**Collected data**
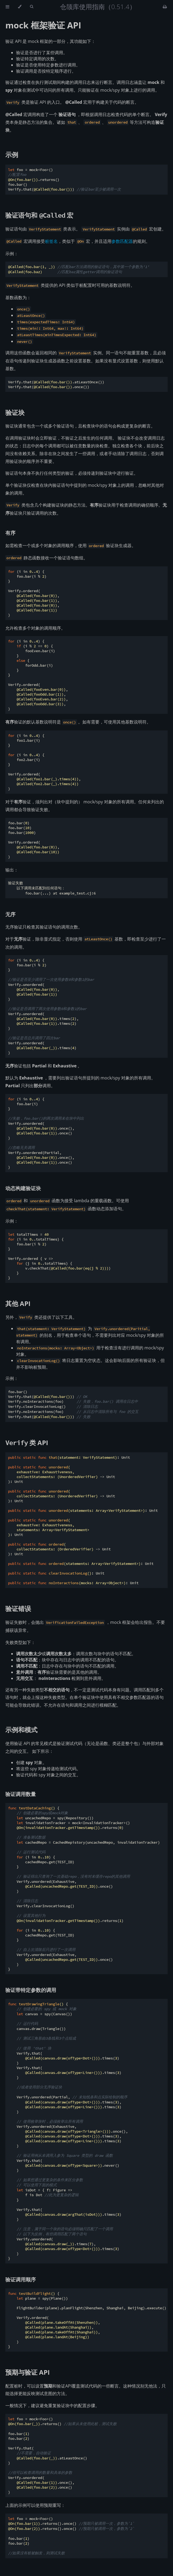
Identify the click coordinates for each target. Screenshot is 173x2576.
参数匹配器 (122, 241)
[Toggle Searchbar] (31, 6)
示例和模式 (21, 1729)
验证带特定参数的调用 (30, 1990)
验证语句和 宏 (39, 215)
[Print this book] (165, 7)
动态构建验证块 (23, 1188)
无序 (10, 914)
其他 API (17, 1303)
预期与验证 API (27, 2372)
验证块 (15, 412)
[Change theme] (20, 6)
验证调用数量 (20, 1794)
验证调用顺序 (20, 2279)
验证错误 (18, 1608)
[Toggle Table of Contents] (7, 6)
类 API (26, 1442)
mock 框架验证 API (43, 25)
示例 (11, 154)
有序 (10, 532)
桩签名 (51, 241)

**WORK REQUEST**
Each line, beginning at the one that contains "[Toggle Table of Contents] (7, 6)" and continuing through the end of the records, must be written out exactly, first and last included.

**EXERCISE RESPONSE**
[Toggle Table of Contents] (7, 6)
类 API (26, 1442)
mock 框架验证 API (43, 25)
示例 (11, 154)
有序 (10, 532)
桩签名 (51, 241)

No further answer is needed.